Durante una serie de conferencias impartidas por la Iglesia Adventista, una joven, hija única de un conde, conoció a Jesús. La señorita, perteneciente a la alta sociedad, tenía estudios amplios, tales como un doctorado en filosofía, hablaba japonés, alemán, francés e inglés. Al término de la campaña, estuvo convencida de la verdad expuesta a la luz de las Sagradas Escrituras, por lo que decidió abandonar su religión, el sintoísmo, para aferrarse a las doctrinas de la Iglesia Adventista. Comenzó a guardar el sábado, aceptó a Cristo como su único Salvador y esperaba su venida.
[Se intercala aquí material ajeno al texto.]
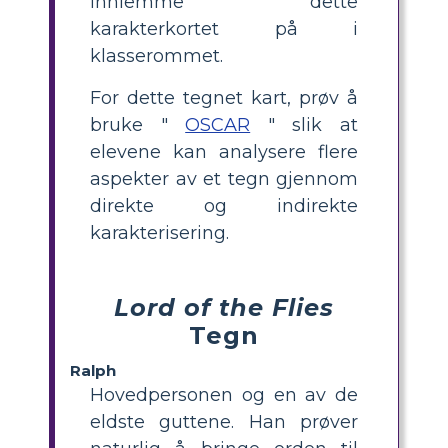
innlemme dette
karakterkortet på i
klasserommet.
For dette tegnet kart, prøv å
bruke "
OSCAR
" slik at
elevene kan analysere flere
aspekter av et tegn gjennom
direkte og indirekte
karakterisering.
Lord of the Flies
Tegn
Ralph
Hovedpersonen og en av de
eldste guttene. Han prøver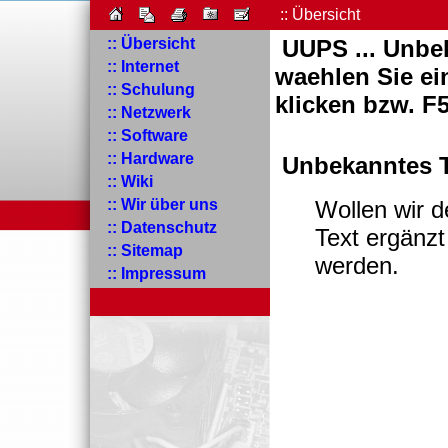
:: Übersicht
:: Übersicht
UUPS ... Unbek
:: Internet
waehlen Sie ei
:: Schulung
klicken bzw. F5
:: Netzwerk
:: Software
:: Hardware
Unbekanntes T
:: Wiki
:: Wir über uns
Wollen wir d
:: Datenschutz
Text ergänzt
:: Sitemap
werden.
:: Impressum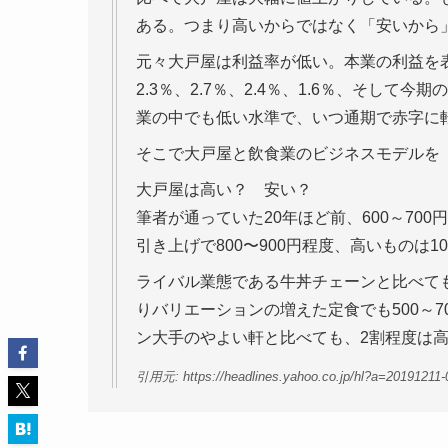
ある。つまり高いからではなく「安いから
元々大戸屋は利益率が低い。本業の利益を表
2.3％、2.7％、2.4％、1.6％、そし
業の中でも低い水準で、いつ通期で赤字に
そこで大戸屋と飲食業のビジネスモデルを
大戸屋は高い？ 安い？
筆者が通っていた20年ほど前、600～70
引き上げで800〜900円程度、高いものは1
ライバル業態である牛丼チェーンと比べても
りバリエーションの増えた定食でも500～
ン大手のやよい軒と比べても、2割程度は
引用元: https://headlines.yahoo.co.jp/hl?a=20191211-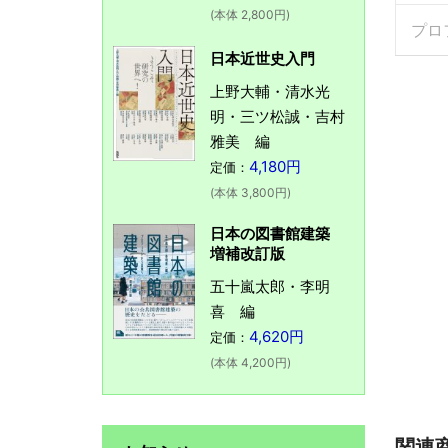
(本体 2,800円)
プロ
日本近世史入門
上野大輔・清水光
明・三ツ松誠・吉村
雅美 編
4,180円
定価：
(本体 3,800円)
日本の図書館建築
増補改訂版
五十嵐太郎・李明
喜 編
4,620円
定価：
(本体 4,200円)
関連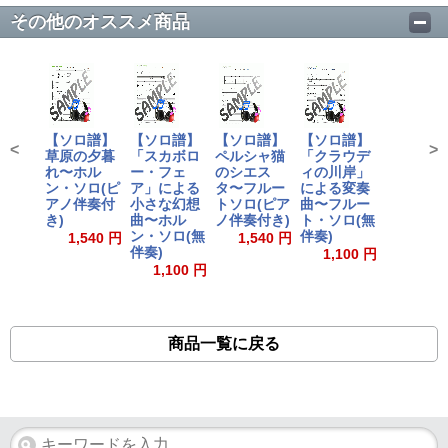
その他のオススメ商品
【ソロ譜】
【ソロ譜】
【ソロ譜】
【ソロ譜】
<
>
草原の夕暮
「スカボロ
ペルシャ猫
「クラウデ
れ〜ホル
ー・フェ
のシエス
ィの川岸」
ン・ソロ(ピ
ア」による
タ〜フルー
による変奏
アノ伴奏付
小さな幻想
トソロ(ピア
曲〜フルー
き)
曲〜ホル
ノ伴奏付き)
ト・ソロ(無
ン・ソロ(無
伴奏)
1,540 円
1,540 円
伴奏)
1,100 円
1,100 円
商品一覧に戻る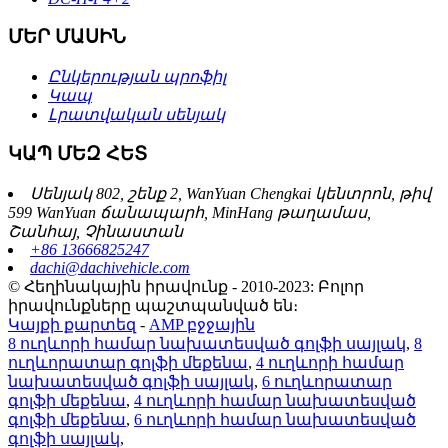
ՄԵՐ ՄԱՍԻՆ
Ընկերության պրոֆիլ
Կապ
Լրատվական սենյակ
ԿԱՊ ՄԵԶ ՀԵՏ
Սենյակ 802, շենք 2, WanYuan Chengkai կենտրոն, թիվ
599 WanYuan ճանապարհ, MinHang թաղամաս,
Շանհայ, Չինաստան
+86 13666825247
dachi@dachivehicle.com
© Հեղինակային իրավունք - 2010-2023: Բոլոր
իրավունքները պաշտպանված են։
Կայքի քարտեզ
-
AMP բջջային
8 ուղևորի համար նախատեսված գոլֆի սայլակ
,
8
ուղևորատար գոլֆի մեքենա
,
4 ուղևորի համար
նախատեսված գոլֆի սայլակ
,
6 ուղևորատար
գոլֆի մեքենա
,
4 ուղևորի համար նախատեսված
գոլֆի մեքենա
,
6 ուղևորի համար նախատեսված
գոլֆի սայլակ
,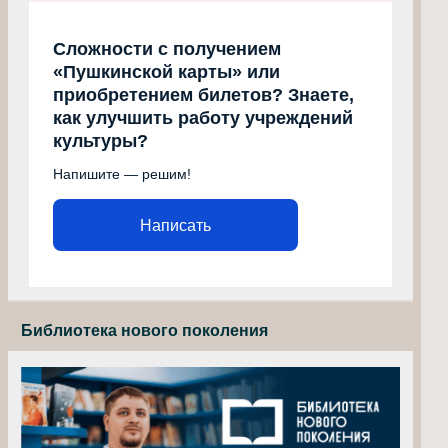
Сложности с получением
«Пушкинской карты» или
приобретением билетов? Знаете,
как улучшить работу учреждений
культуры?
Напишите — решим!
Написать
Библиотека нового поколения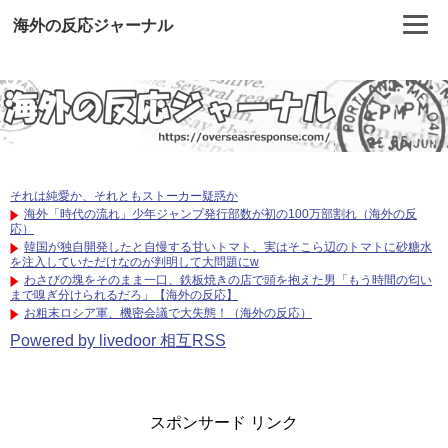
海外の反応ジャーナル
それは純愛か、それともストーカー疑惑か
海外「時代の流れ」少年ジャンプ発行部数が初の100万部割れ（海外の反
応）
韓国が独自開発したと自慢する甘いトマト、実はそこら辺のトマトに砂糖水
を注入していただけなのが判明して大問題にw
わさびの塊をそのまま一口、鉄板焼きの店で頭を抱えた男「もう時間の匂い
まで嗅ぎ分けられるだろ」【海外の反応】
お粗末ロシア軍、機密会議で大失態！（海外の反応）
Powered by livedoor 相互RSS
スポンサード リンク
Cuando sus padres se enteraron del cambio de religión de su hija, comenzaron las dificultades. Cierto día, su padre la llamó y le dijo:
—Querida hija, tú no puedes pertenecer a la religión adventista. No puedes abandonar el sintoísmo. ¿Qué van a decir nuestras amistades, la sociedad?
Con todo cariño y respeto, la joven trató de convencer a su padre de que solo la Biblia tiene la verdad divina y que solo podía creer en ese Dios de la Biblia. Así siguieron las discusiones religiosas entre padre e hija. Finalmente, cerrando sus ojos al plan de salvación, el padre ordenó a su hija que se fuera de la casa:
—Tienes dos horas para hacer tus maletas y salir de aquí —le dijo con dureza.
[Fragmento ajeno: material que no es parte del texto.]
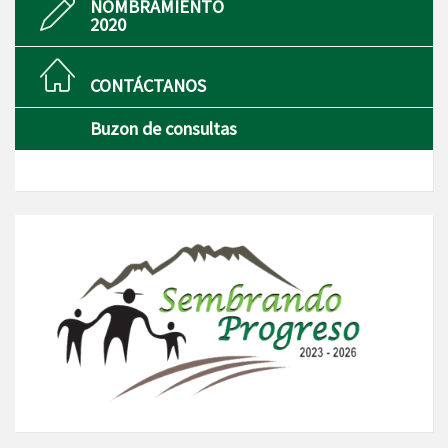
NOMBRAMIENTO
2020
CONTÁCTANOS
Buzon de consultas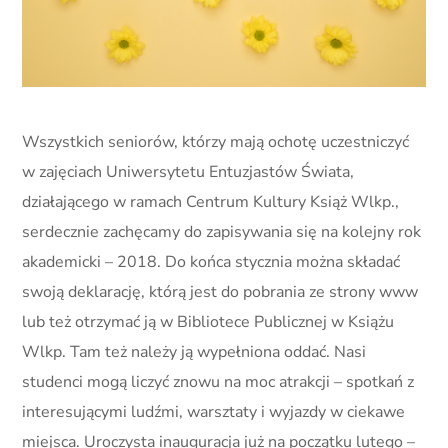
Wszystkich seniorów, którzy mają ochotę uczestniczyć
w zajęciach Uniwersytetu Entuzjastów Świata,
działającego w ramach Centrum Kultury Książ Wlkp.,
serdecznie zachęcamy do zapisywania się na kolejny rok
akademicki – 2018. Do końca stycznia można składać
swoją deklarację, którą jest do pobrania ze strony www
lub też otrzymać ją w Bibliotece Publicznej w Książu
Wlkp. Tam też należy ją wypełniona oddać. Nasi
studenci mogą liczyć znowu na moc atrakcji – spotkań z
interesującymi ludźmi, warsztaty i wyjazdy w ciekawe
miejsca. Uroczysta inauguracja już na początku lutego –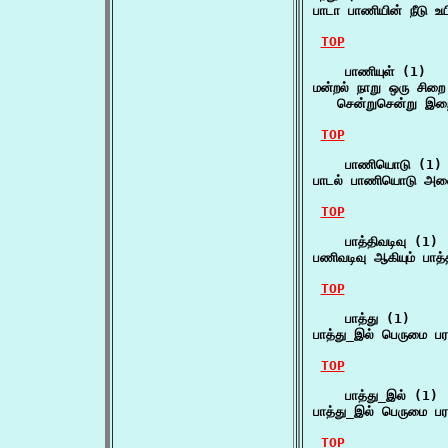
பாடா பாணியின் நீடு உய
TOP
    பாணியுள் (1)

மன்றல் நாறு ஒரு சிறை 
   சென்றுசென்று இறை
TOP
    பாணியொடு (1)

பாடல் பாணியொடு அள
TOP
    பாத்திவடிவு (1)

பணிவடிவு ஆகியும் பாத்
TOP
    பாத்து (1)

பாத்து_இல் பெருமை 
TOP
    பாத்து_இல் (1)

பாத்து_இல் பெருமை 
TOP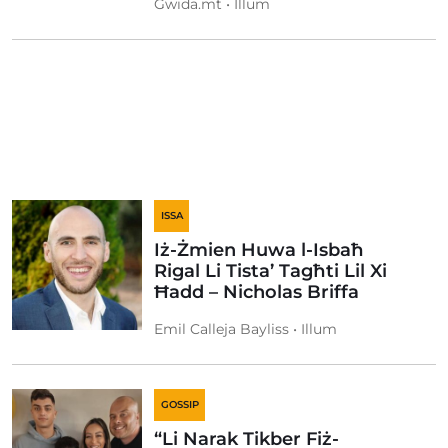
Gwida.mt • Illum
ISSA
Iż-Żmien Huwa l-Isbaħ
Rigal Li Tista’ Tagħti Lil Xi
Ħadd – Nicholas Briffa
Emil Calleja Bayliss • Illum
GOSSIP
“Li Narak Tikber Fiż-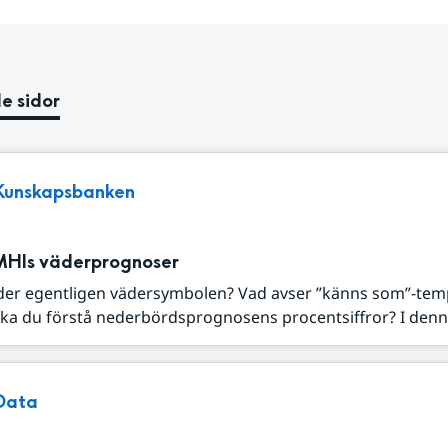
e sidor
Kunskapsbanken
MHIs väderprognoser
der egentligen vädersymbolen? Vad avser ”känns som”-tem
ka du förstå nederbördsprognosens procentsiffror? I denna
Data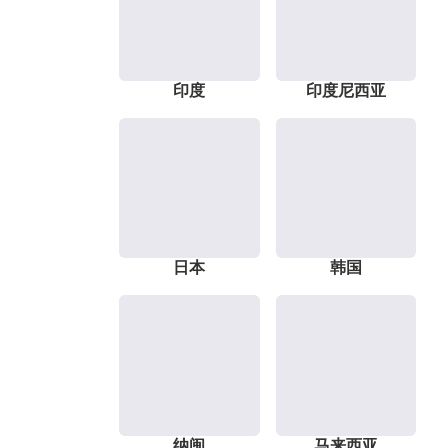
印度
印度尼西亚
日本
韩国
纳闽
马来西亚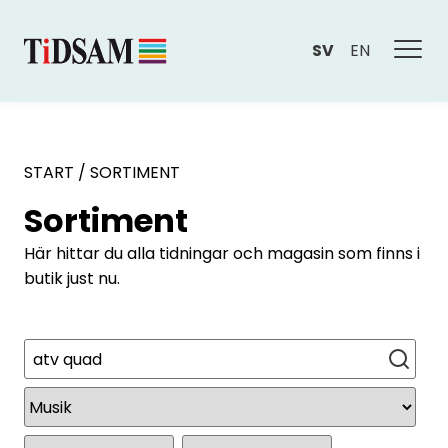
SV
EN
START
/
SORTIMENT
Sortiment
Här hittar du alla tidningar och magasin som finns i
butik just nu.
Sök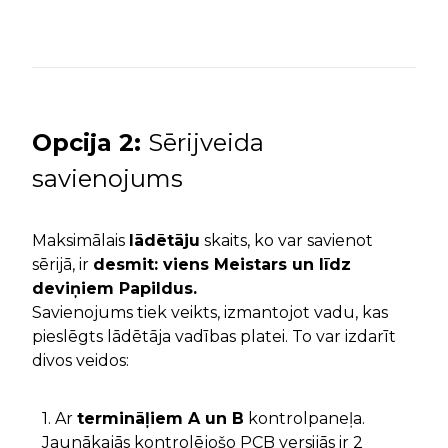
Opcija
2:
Sērijveida
savienojums
Maksimālais
lādētāju
skaits, ko var savienot
sērijā, ir
desmit: viens Meistars un līdz
deviņiem Papildus.
Savienojums tiek veikts, izmantojot vadu, kas
pieslēgts lādētāja vadības platei. To var izdarīt
divos veidos:
1. Ar
termināļiem A un B
kontrolpaneļa.
Jaunākajās kontrolējošo PCB versijās ir 2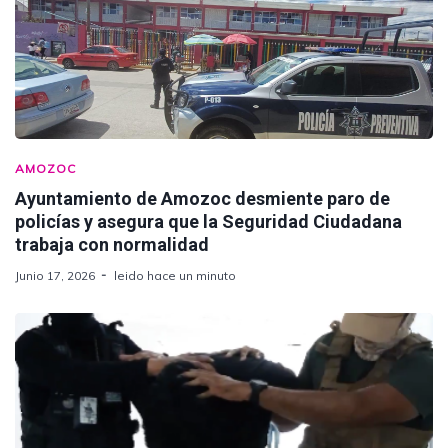
AMOZOC
Ayuntamiento de Amozoc desmiente paro de
policías y asegura que la Seguridad Ciudadana
trabaja con normalidad
Junio 17, 2026
leido hace un minuto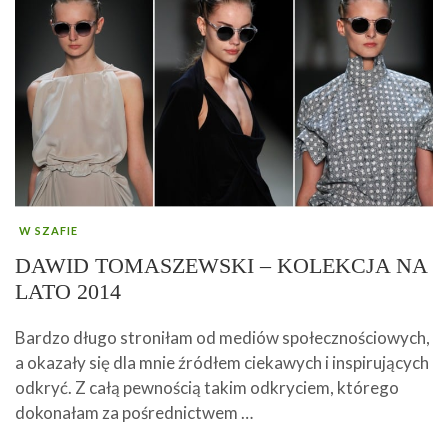
W SZAFIE
DAWID TOMASZEWSKI – KOLEKCJA NA
LATO 2014
Bardzo długo stroniłam od mediów społecznościowych,
a okazały się dla mnie źródłem ciekawych i inspirujących
odkryć. Z całą pewnością takim odkryciem, którego
dokonałam za pośrednictwem …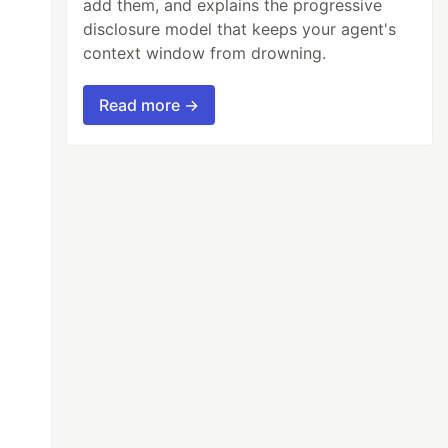
add them, and explains the progressive
disclosure model that keeps your agent's
context window from drowning.
Read more →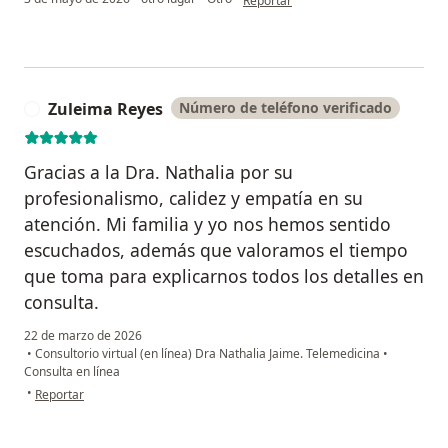
Reportar
Zuleima Reyes
Número de teléfono verificado
Z
Gracias a la Dra. Nathalia por su
profesionalismo, calidez y empatía en su
atención. Mi familia y yo nos hemos sentido
escuchados, además que valoramos el tiempo
que toma para explicarnos todos los detalles en
consulta.
22 de marzo de 2026
•
Consultorio virtual (en línea) Dra Nathalia Jaime. Telemedicina
•
Consulta en línea
en opinión del usuario Zuleima Reyes
•
Reportar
Mientras hacía sola su maleta, porque su padre ordenó que ningún sirviente le ayudara, recordaba el texto bíblico: «El que ama a su padre o a su madre más que a mí, no es digno de mí». «El que ama a su hijo o hija más que a mí, no es digno de mí». También en su corazón comenzó a cantar el himno: «Yo te seguiré oh Cristo donde quiera que estés […] aunque todos te negaren yo Señor te seguiré». Tomó su maleta y un auto la llevó hasta la plaza, donde fue dejada a su suerte. Ella siempre había tenido personas a su servicio y no había
tenido la necesidad de trabajar. Ahora sola y sin el amparo de sus padres, se le ocurrió rentar un cuarto de hotel.
Querida amiga, en ocasiones seremos rechazadas inclusive por nuestra propia familia debido a la fe que profesamos. Sin embargo, si eso sucede, recuerda la promesa del texto de hoy: «Porque aunque mi padre y mi madre me hayan abandonado, el Señor me recogerá» (Salmos 27:10, RVC). No estamos solas. Esas son maravillosas noticias.